#### [DESCRIPTION OF THE TASK]
Restate, exactly and without pictures, the lines from the start of the listing below through the line holding "17lt Γκρί Στάχτης Ash".

---------- DATA SUPPLIED ----------

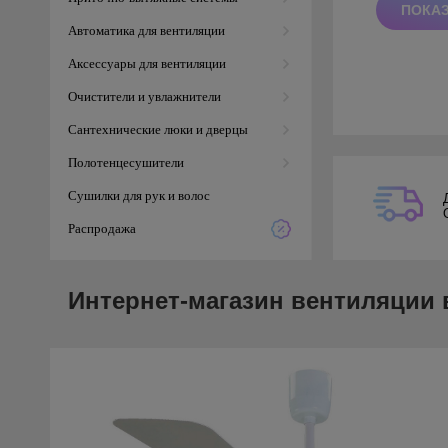
Автоматика для вентиляции
Аксессуары для вентиляции
Очистители и увлажнители
Сантехнические люки и дверцы
Полотенцесушители
Сушилки для рук и волос
Распродажа
Интернет-магазин вентиляции 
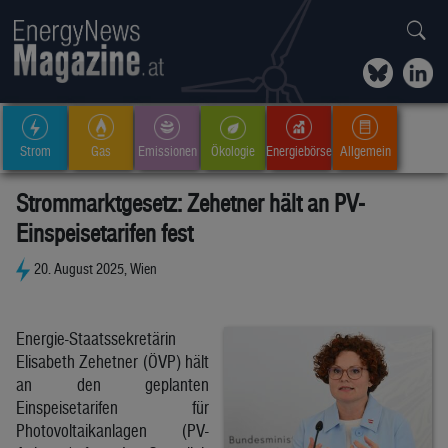
Strom
Gas
Emissionen
Ökologie
Energiebörse
Allgemein
Strommarktgesetz: Zehetner hält an PV-
Einspeisetarifen fest
20. August 2025, Wien
Energie-Staatssekretärin
Elisabeth Zehetner (ÖVP) hält
an den geplanten
Einspeisetarifen für
Photovoltaikanlagen (PV-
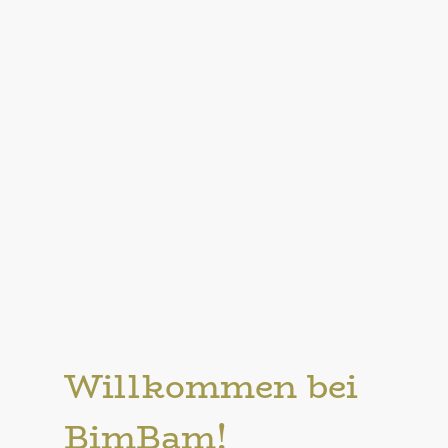
Willkommen bei
BimBam!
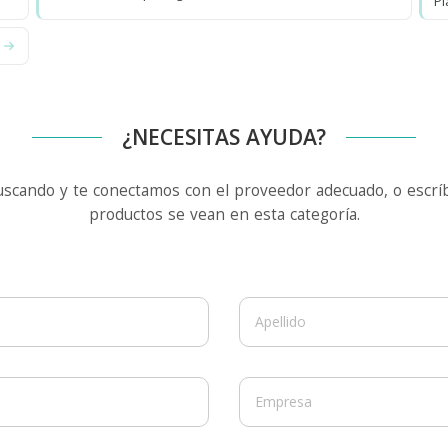
Pl
¿NECESITAS AYUDA?
uscando y te conectamos con el proveedor adecuado, o escríb
productos se vean en esta categoría.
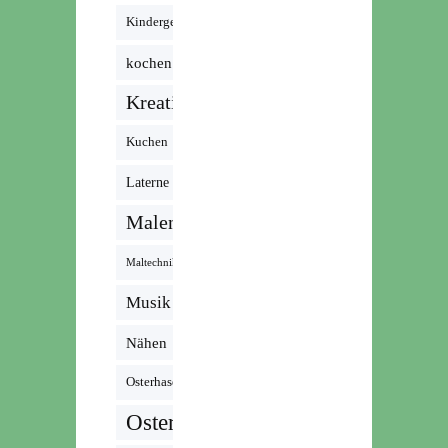
Kindergeburtstag
kochen
Kreativ
Kuchen
Laterne
Malen
Maltechnik
Musik /
Radio /
Nähen
Podcast
Osterhase
Ostern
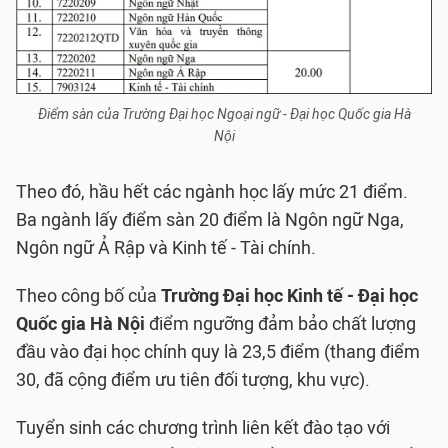
Điểm sàn của Trường Đại học Ngoại ngữ - Đại học Quốc gia Hà
Nội
Theo đó, hầu hết các ngành học lấy mức 21 điểm.
Ba ngành lấy điểm sàn 20 điểm là Ngôn ngữ Nga,
Ngôn ngữ Ả Rập và Kinh tế - Tài chính.
Theo công bố của
Trường Đại học Kinh tế - Đại học
Quốc gia Hà Nội
điểm ngưỡng đảm bảo chất lượng
đầu vào đại học chính quy là 23,5 điểm (thang điểm
30, đã cộng điểm ưu tiên đối tượng, khu vực).
Tuyển sinh các chương trình liên kết đào tạo với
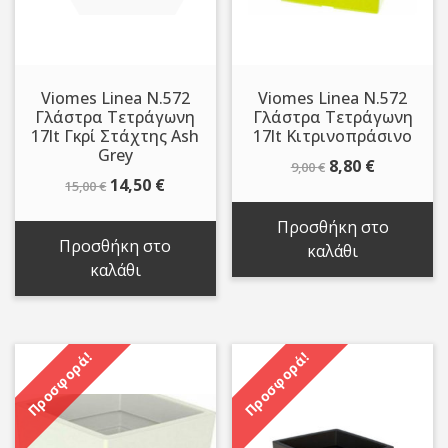
Viomes Linea N.572
Viomes Linea N.572
Γλάστρα Τετράγωνη
Γλάστρα Τετράγωνη
17lt Γκρί Στάχτης Ash
17lt Κιτρινοπράσινο
Grey
Original
Η
8,80
€
9,00
€
Original
Η
14,50
€
15,00
€
price
τρέχουσ
price
τρέχουσα
was:
τιμή
Προσθήκη στο
was:
τιμή
9,00 €.
είναι:
Προσθήκη στο
καλάθι
15,00 €.
είναι:
8,80 €.
καλάθι
14,50 €.
Προσφορά!
Προσφορά!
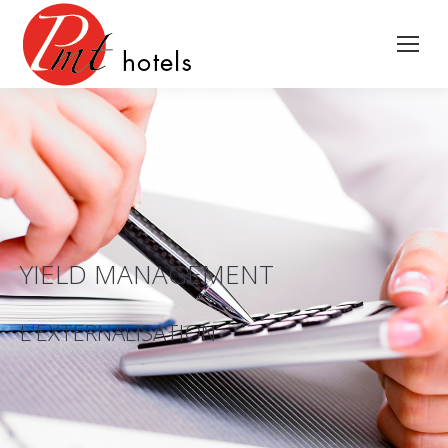
YIELD MANAGEMENT
L'EXTERNALISATION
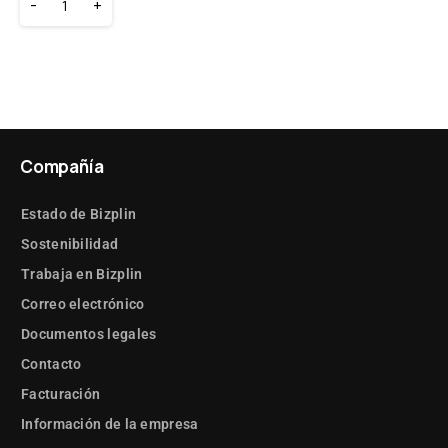
-
+
Compañía
Estado de Bizplin
Sostenibilidad
Trabaja en Bizplin
Correo electrónico
Documentos legales
Contacto
Facturación
Información de la empresa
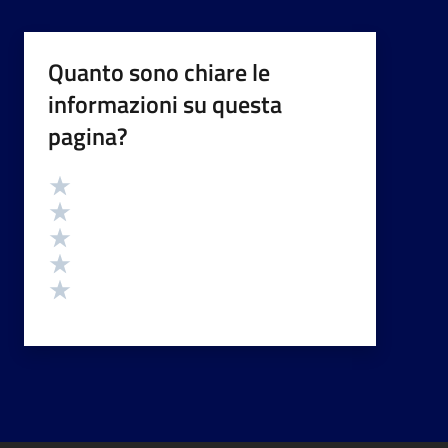
Quanto sono chiare le
informazioni su questa
pagina?
Valutazione
Valuta 5 stelle su 5
Valuta 4 stelle su 5
Valuta 3 stelle su 5
Valuta 2 stelle su 5
Valuta 1 stelle su 5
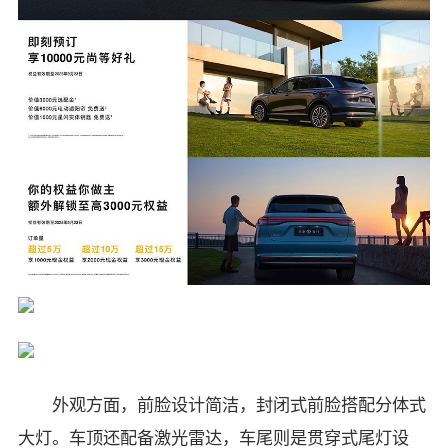
外观方面，前脸设计简洁，封闭式前脸搭配分体式
大灯。车顶还配备激光雷达，车尾则是贯穿式尾灯设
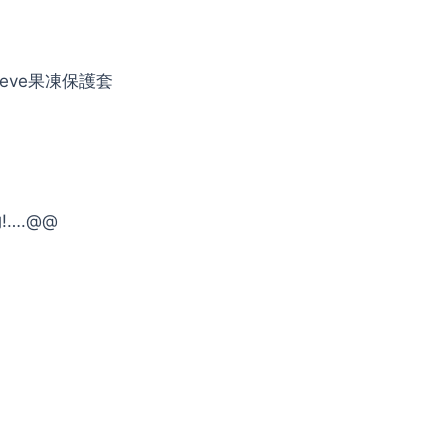
leeve果凍保護套
….@@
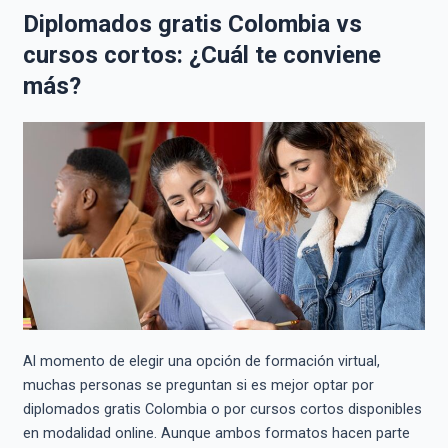
Diplomados gratis Colombia vs
cursos cortos: ¿Cuál te conviene
más?
Al momento de elegir una opción de formación virtual,
muchas personas se preguntan si es mejor optar por
diplomados gratis Colombia o por cursos cortos disponibles
en modalidad online. Aunque ambos formatos hacen parte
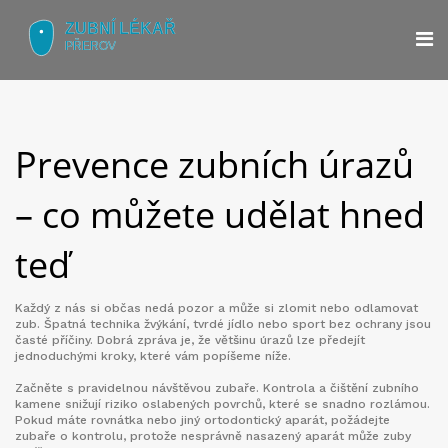
Prevence zubních úrazů
– co můžete udělat hned
teď
Každý z nás si občas nedá pozor a může si zlomit nebo odlamovat
zub. Špatná technika žvýkání, tvrdé jídlo nebo sport bez ochrany jsou
časté příčiny. Dobrá zpráva je, že většinu úrazů lze předejít
jednoduchými kroky, které vám popíšeme níže.
Začněte s pravidelnou návštěvou zubaře. Kontrola a čištění zubního
kamene snižují riziko oslabených povrchů, které se snadno rozlámou.
Pokud máte rovnátka nebo jiný ortodontický aparát, požádejte
zubaře o kontrolu, protože nesprávně nasazený aparát může zuby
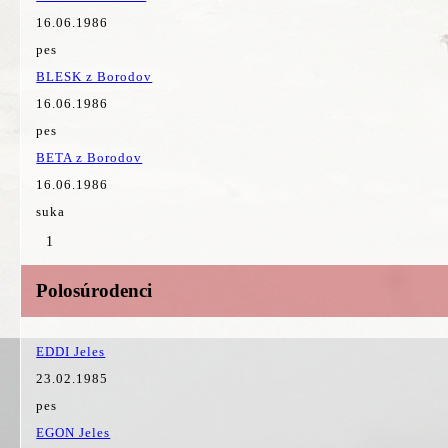
16.06.1986
pes
BLESK z Borodov
16.06.1986
pes
BETA z Borodov
16.06.1986
suka
1
Polosúrodenci
EDDI Jeles
23.02.1985
pes
EGON Jeles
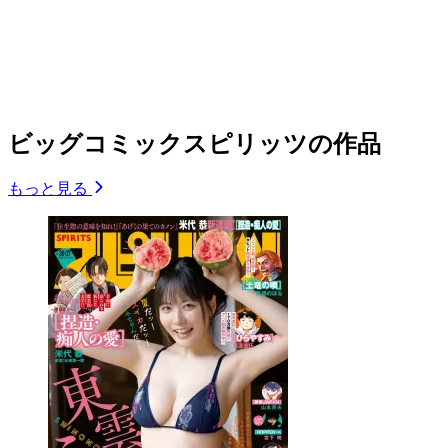
ビッグコミックスピリッツの作品
もっと見る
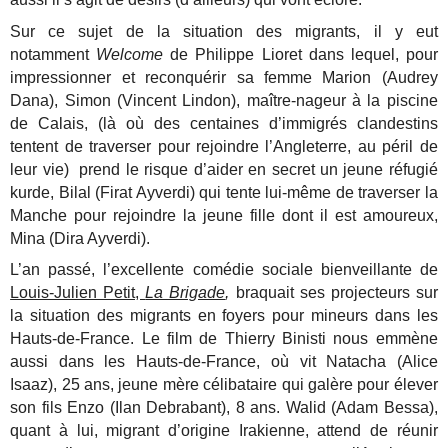
Sur ce sujet de la situation des migrants, il y eut
notamment
Welcome
de Philippe Lioret dans lequel, pour
impressionner et reconquérir sa femme Marion (Audrey
Dana), Simon (Vincent Lindon), maître-nageur à la piscine
de Calais, (là où des centaines d’immigrés clandestins
tentent de traverser pour rejoindre l’Angleterre, au péril de
leur vie) prend le risque d’aider en secret un jeune réfugié
kurde, Bilal (Firat Ayverdi) qui tente lui-même de traverser la
Manche pour rejoindre la jeune fille dont il est amoureux,
Mina (Dira Ayverdi).
L’an passé, l’excellente comédie sociale bienveillante de
Louis-Julien Petit,
La Brigade
,
braquait ses projecteurs sur
la situation des migrants en foyers pour mineurs dans les
Hauts-de-France.
Le film de Thierry Binisti nous emmène
aussi dans les Hauts-de-France, où vit Natacha (Alice
Isaaz), 25 ans, jeune mère célibataire qui galère pour élever
son fils Enzo (Ilan Debrabant), 8 ans. Walid (Adam Bessa),
quant à lui, migrant d’origine Irakienne, attend de réunir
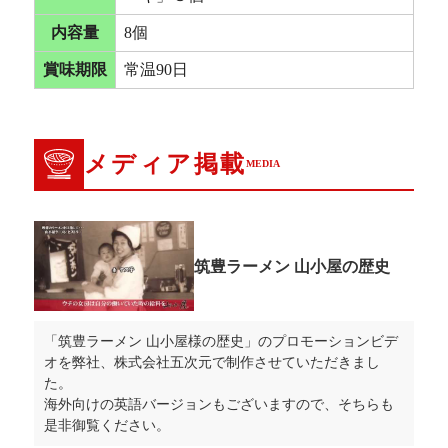
内容量
8個
賞味期限
常温90日
メディア掲載
MEDIA
筑豊ラーメン 山小屋の歴史
「筑豊ラーメン 山小屋様の歴史」のプロモーションビデ
オを弊社、株式会社五次元で制作させていただきまし
た。
海外向けの英語バージョンもございますので、そちらも
是非御覧ください。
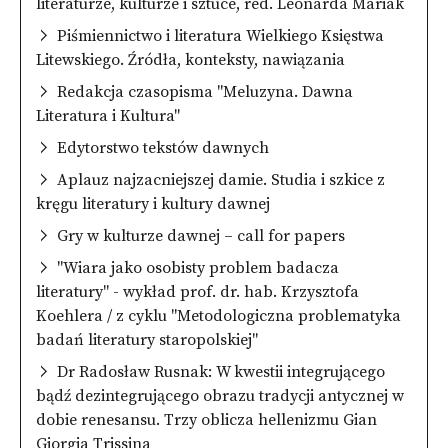
literaturze, kulturze i sztuce, red. Leonarda Mariak
Piśmiennictwo i literatura Wielkiego Księstwa
Litewskiego. Źródła, konteksty, nawiązania
Redakcja czasopisma "Meluzyna. Dawna
Literatura i Kultura"
Edytorstwo tekstów dawnych
Aplauz najzacniejszej damie. Studia i szkice z
kręgu literatury i kultury dawnej
Gry w kulturze dawnej – call for papers
"Wiara jako osobisty problem badacza
literatury" - wykład prof. dr. hab. Krzysztofa
Koehlera / z cyklu "Metodologiczna problematyka
badań literatury staropolskiej"
Dr Radosław Rusnak: W kwestii integrującego
bądź dezintegrującego obrazu tradycji antycznej w
dobie renesansu. Trzy oblicza hellenizmu Gian
Giorgia Trissina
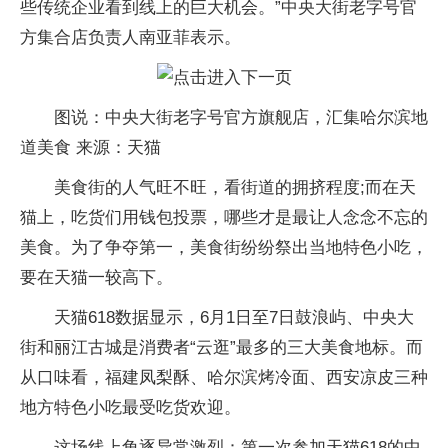
些传统企业看到线上的巨大机会。”中央大街老字号官
方集合店负责人南亚菲表示。
图说：中央大街老字号官方旗舰店，汇集哈尔滨地
道美食 来源：天猫
美食街的人气旺不旺，看街道的拥挤程度;而在天
猫上，吃货们用钱包投票，哪些才是最让人念念不忘的
美食。为了争夺第一，美食街纷纷祭出当地特色小吃，
要在天猫一较高下。
天猫618数据显示，6月1日至7日鼓浪屿、中央大
街和丽江古城是消费者“云逛”最多的三大美食地标。而
从口味看，福建凤梨酥、哈尔滨烤冷面、西安凉皮三种
地方特色小吃最受吃货欢迎。
这场线上角逐异常激烈：第一次参加天猫618的中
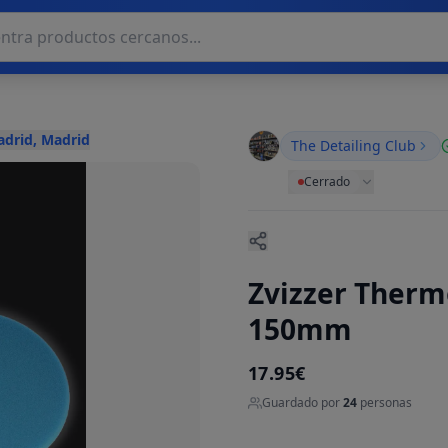
adrid, Madrid
The Detailing Club
Cerrado
Zvizzer Therm
150mm
17.95€
Guardado por
24
personas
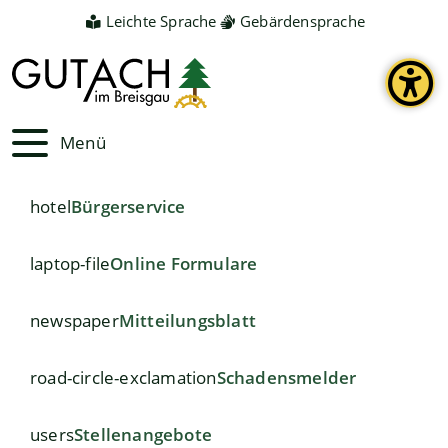
Leichte Sprache
Gebärdensprache
Menü
hotel
Bürgerservice
laptop-file
Online Formulare
newspaper
Mitteilungsblatt
road-circle-exclamation
Schadensmelder
users
Stellenangebote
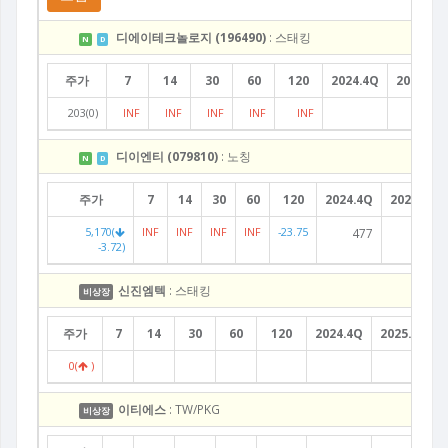
디에이테크놀로지 (196490)
: 스태킹
N
D
주가
7
14
30
60
120
2024.4Q
2025.1Q
203(0)
INF
INF
INF
INF
INF
디이엔티 (079810)
: 노칭
N
D
주가
7
14
30
60
120
2024.4Q
2025.1Q
5,170(
INF
INF
INF
INF
-23.75
477
160
-3.72)
신진엠텍
: 스태킹
비상장
주가
7
14
30
60
120
2024.4Q
2025.1Q
0(
)
이티에스
: TW/PKG
비상장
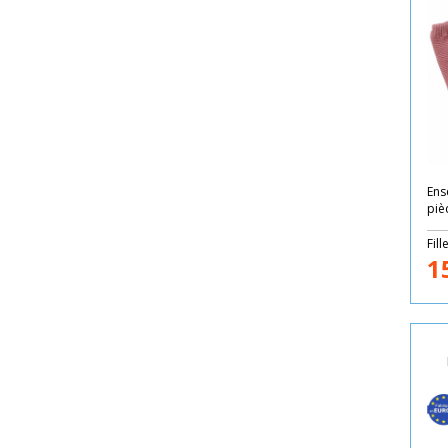
Ens
piè
Fill
1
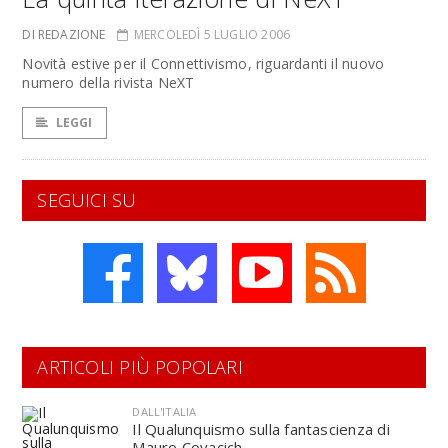
DI REDAZIONE
MERCOLEDÌ 5 LUGLIO 2006
Novità estive per il Connettivismo, riguardanti il nuovo
numero della rivista NeXT
LEGGI
SEGUICI SU
ARTICOLI PIÙ POPOLARI
DALL'ITALIA
Il Qualunquismo sulla fantascienza di
Mauro Covacich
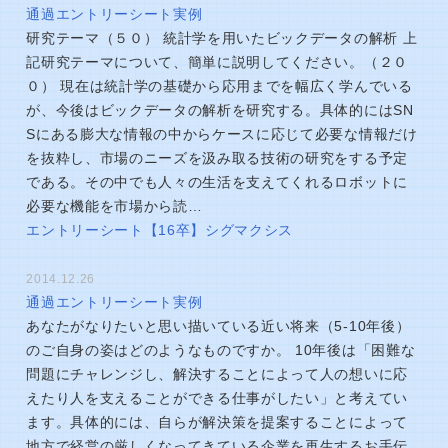
通過エントリーシート実例
研究テーマ（５０） 統計学を用いたビックデータの解析 上
記研究テーマについて、簡単に説明してください。（２０
０） 現在は統計学の基礎から応用までを幅広く学んでいる
が、今後はビックデータの解析を研究する。具体的にはSN
Sにある膨大な情報の中からケースに応じて必要な情報だけ
を抜粋し、市場のニーズを汲み取る技術の研究をする予定
である。その中でも人々の生活を支えてくれるロボットに
必要な機能を市場から読…
エントリーシート【16卒】シグマクシス
2014.12.26
通過エントリーシート実例
あなたがなりたいと思い描いている近い将来（5-10年後）
のご自身の姿はどのようなものですか。 10年後は「困難な
問題にチャレンジし、解決することによって人の想いに応
えたり人を支えることができる仕事がしたい」と考えてい
ます。具体的には、自らが解決策を提案することによって
地方で経営の厳しくなってきている企業を再生するお手伝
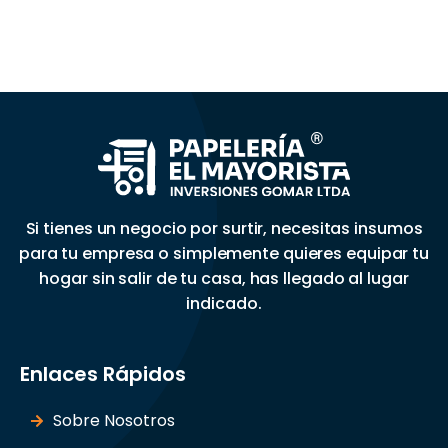
Si tienes un negocio por surtir, necesitas insumos
para tu empresa o simplemente quieres equipar tu
hogar sin salir de tu casa, has llegado al lugar
indicado.
Enlaces Rápidos
Sobre Nosotros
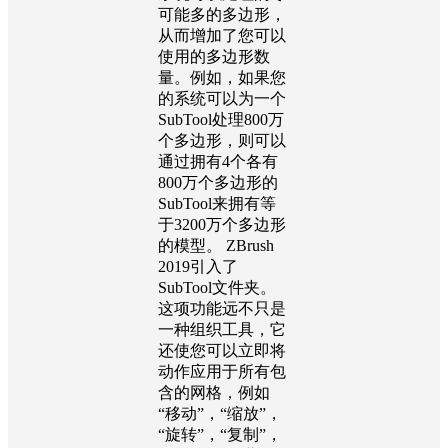
可能多的多边形，
从而增加了您可以
使用的多边形数
量。例如，如果您
的系统可以为一个
SubTool处理800万
个多边形，则可以
通过拥有4个各有
800万个多边形的
SubTool来拥有等
于3200万个多边形
的模型。 ZBrush
2019引入了
SubTool文件夹。
这项功能远不只是
一种组织工具，它
还使您可以立即将
动作应用于所有包
含的网格，例如
“移动”，“缩放”，
“旋转”，“复制”，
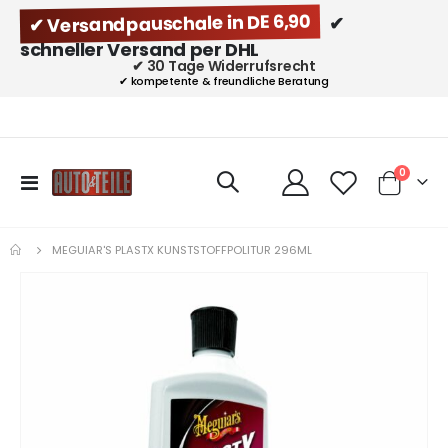
✔ Versandpauschale in DE 6,90
✔
schneller Versand per DHL
✔ 30 Tage Widerrufsrecht
✔ kompetente & freundliche Beratung
Artikel
0
Navigation
Cart
umschalten
MEGUIAR'S PLASTX KUNSTSTOFFPOLITUR 296ML
Zum
Ende
der
Bildgalerie
springen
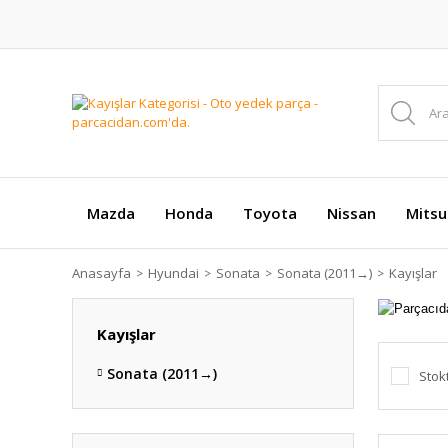
Mazda
Honda
Toyota
Nissan
Mitsu
Anasayfa
Hyundai
Sonata
Sonata (2011→)
Kayışlar
Kayışlar
Sonata (2011→)
Stok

----------

#### [FINISHED EXERCISE]
Автоматика для вентиляции
Аксессуары для вентиляции
Очистители и увлажнители
Сантехнические люки и дверцы
Полотенцесушители
Сушилки для рук и волос
Распродажа
Интернет-магазин вентиляции 
Strom
Gas
Emissionen
Ökologie
Energiebörse
Allgemein
Strommarktgesetz: Zehetner hält an PV-
Einspeisetarifen fest
20. August 2025, Wien
Energie-Staatssekretärin
Elisabeth Zehetner (ÖVP) hält
an den geplanten
Einspeisetarifen für
Photovoltaikanlagen (PV-
Willkommen bei
BimBam!
Pl
¿NECESITAS AYUDA?
uscando y te conectamos con el proveedor adecuado, o escríb
productos se vean en esta categoría.
Kindergeburtstag
kochen
Kreativ
Kuchen
Laterne
Malen
Maltechnik
Musik /
Radio /
Nähen
Podcast
Osterhase
Ostern
Điểm sàn của Trường Đại học Ngoại ngữ - Đại học Quốc gia Hà
Nội
Theo đó, hầu hết các ngành học lấy mức 21 điểm.
Ba ngành lấy điểm sàn 20 điểm là Ngôn ngữ Nga,
Ngôn ngữ Ả Rập và Kinh tế - Tài chính.
Theo công bố của
Trường Đại học Kinh tế - Đại học
Quốc gia Hà Nội
điểm ngưỡng đảm bảo chất lượng
đầu vào đại học chính quy là 23,5 điểm (thang điểm
30, đã cộng điểm ưu tiên đối tượng, khu vực).
Tuyển sinh các chương trình liên kết đào tạo với
Viomes Linea N.572
Viomes Linea N.572
Γλάστρα Τετράγωνη
Γλάστρα Τετράγωνη
17lt Γκρί Στάχτης Ash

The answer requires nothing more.